Un marshal en uniforme descend de la Mustang côté conducteur. Il contourne l’auto pour ouvrir la portière à Clarice Starling. Elle apparaît à son tour. Elle a le front ceint d’un bandeau blanc qui retient un pansement au-dessus de son oreille. Des taches orangées de Bétadine parsèment son cou. Au lieu d’un chemisier, elle porte une blouse d’hôpital verte.

Le sac en plastique zippé qu’elle tient à la main contient ses effets personnels : des bonbons à la menthe et des clés, sa carte d’agent spécial du FBI, un chargeur d’appoint contenant cinq balles, une capsule de gaz paralysant. Dans la même main, elle a un ceinturon et un holster, vide.

Le marshal lui tend les clés de la Mustang.

— Merci, Bobby.

— Vous voulez qu’on entre un moment, Pharon et moi? Ou vous préférez que je fasse venir Sandra ? Elle attend mon appel. Je pourrais lui dire de passer vous tenir un peu compagnie. Vous en avez besoin…

— Non, merci. Ardelia ne va pas tarder à rentrer. Ne vous en faites pas, Bobby.

Le marshal rejoint son coéquipier dans la voiture de police, qui ne démarre qu’une fois Starling chez elle, en sécurité.

Dans la maison, la buanderie est baignée d’une chaude odeur d’assouplissant. Les tuyaux de la machine à laver et du sèche-linge sont fixés de place en place par des liens de sûreté en plastique que les policiers préfèrent désormais aux menottes en acier. Quand Starling dépose son sac sur l’un des appareils, les clés résonnent bruyamment sur la surface métallique. Elle retire une lessive de la machine, la transfère dans le sèche-linge, puis elle se dépouille de son pantalon de treillis, de sa blouse et de son soutien-gorge tachés de sang. Lorsqu’elle relance la machine, elle ne porte plus que des chaussettes, une culotte et un 38 spécial glissé dans un étui à l’aisselle. Son dos et ses côtes sont couverts de traces livides, son coude écorché. L’œil droit tuméfié.

La machine à laver est lancée. Starling s’enroule dans une grande serviette avant de passer dans le salon, d’où elle revient avec deux doigts de Jack Daniel’s dans un gobelet. Elle s’étend sur un matelas en caoutchouc étalé au pied de la machine et reste sur le dos, dans l’obscurité, tandis que l’appareil vibre et tressaute. Elle se redresse, visage levé. Quelques sanglots secs la secouent avant que les larmes n’arrivent, des larmes qui lui écorchent les joues en s’écoulant.


Vers une heure moins le quart du matin, le petit ami d’Ardelia Mapp la déposa devant chez elle. La route avait été longue depuis le Cap May. Elle lui souhaita bonne nuit sur le perron. Ardelia était sous sa douche lorsqu’elle entendit le flux de l’eau dans les canalisations et les vibrations de la machine à laver qui poursuivait son programme.

Traversant le couloir, elle alluma le plafonnier de la cuisine qu’elle partageait avec Starling. De là où elle était, elle apercevait l’intérieur de la buanderie. Starling assise par terre, la tête bandée.

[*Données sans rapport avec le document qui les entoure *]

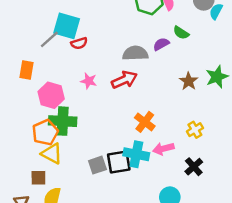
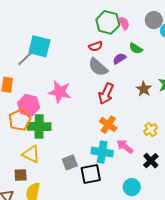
red semicircle: (79, 43) -> (96, 46), moved
gray semicircle: (135, 53) -> (98, 67), turned -135
red arrow: (124, 80) -> (106, 94), moved, turned 140
pink star: (89, 81) -> (60, 92), size x1.6
orange pentagon: (45, 132) -> (20, 120), moved
pink arrow: (163, 149) -> (125, 146), turned 54
black square: (119, 162) -> (91, 174), moved

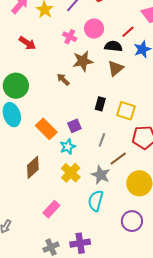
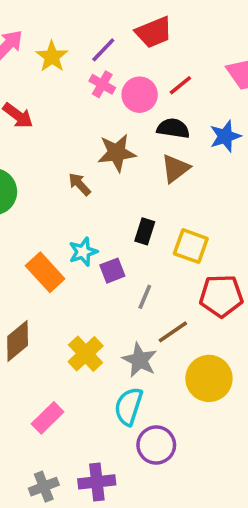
red line: (128, 32) -> (180, 85), moved
pink cross: (70, 37) -> (102, 84), moved
purple square: (74, 126) -> (112, 271), moved
cyan star: (68, 147) -> (83, 252), moved
purple circle: (132, 221) -> (156, 445), moved

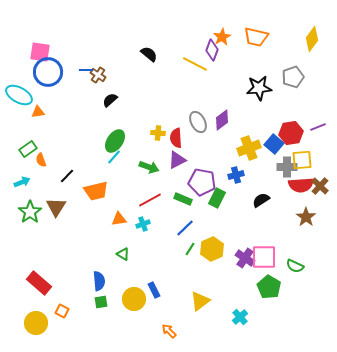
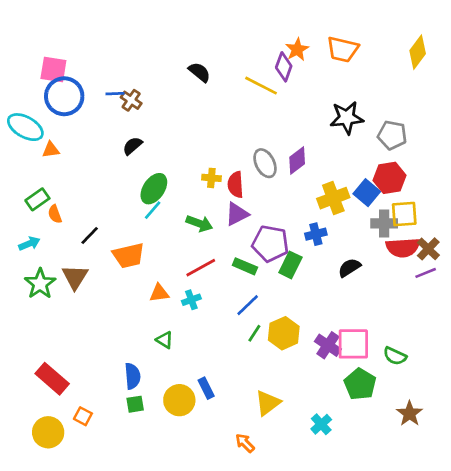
gray pentagon: (293, 77) -> (392, 135), moved, turned 30
black semicircle: (110, 100) -> (132, 146), moved
purple line: (318, 127) -> (426, 273), moved
brown star: (306, 217) -> (410, 414), moved
orange arrow: (169, 331) -> (245, 443), moved

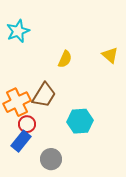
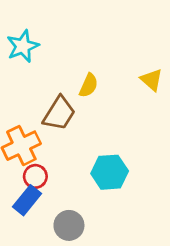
brown trapezoid: (44, 95) -> (59, 113), moved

— Oh, Clarice, ma doudou ! (Elle était déjà accroupie à ses côtés.) Qu’est-ce qui s’est passé ?

— Je me suis pris une bastos dans l’oreille. Ils m’ont réparé ça à Walter Reed. Laisse la lumière éteinte, tu veux bien ?

— Pas de problème. Je vais te préparer quelque chose. Je n’étais pas du tout au courant, tu sais : on a écouté des cassettes, en voiture. Raconte.

— John est mort, Ardelia.

— Johnny Brigham ? Non, pas lui!

Toutes les deux, elles avaient flashé sur Brigham au temps où il était instructeur de tir à l’école du FBI. L’une et l’autre avaient essayé de discerner le tatouage qu’il avait sur le bras sous sa chemise.

Comme une enfant, Starling s’essuya les yeux avec le dos de la main.

— Evelda et les Crip, oui. C’est Evelda qui l’a eu. Ils ont flingué Burke, aussi. Marquez Burke, un gars de John. C’était une opération conjointe, tu comprends. Evelda était au jus, donc les télés étaient là pratiquement au moment où on a débarqué. Elle était à moi, Evelda. Elle n’aurait jamais laissé tomber. Elle voulait aller jusqu’au bout et elle avait son bébé dans les bras. Elle a tiré, moi aussi. Elle est morte.

Ardelia Mapp n’avait encore jamais vu Starling pleurer.

— J’ai… Aujourd’hui j’ai tué cinq personnes, Ardelia.

Sans un mot, elle s’assit à côté de sa camarade et passa son bras autour de sa taille, toutes deux adossées à la machine qui continuait à tourner.

— Et son gosse, à Evelda ?

— J’ai enlevé le sang qu’il avait sur lui. Je n’ai remarqué aucune blessure visible, à l’hosto ils disent qu’il est OK, physiquement. Ils vont le confier à la mère d’Evelda d’ici deux trois jours. Tu sais… Tu sais le dernier truc qu’elle m’a dit, Evelda ? Elle m’a dit : « Viens qu’on échange nos jus, salope. »

— Laisse-moi te préparer quelque chose, d’accord ?

— Comme quoi?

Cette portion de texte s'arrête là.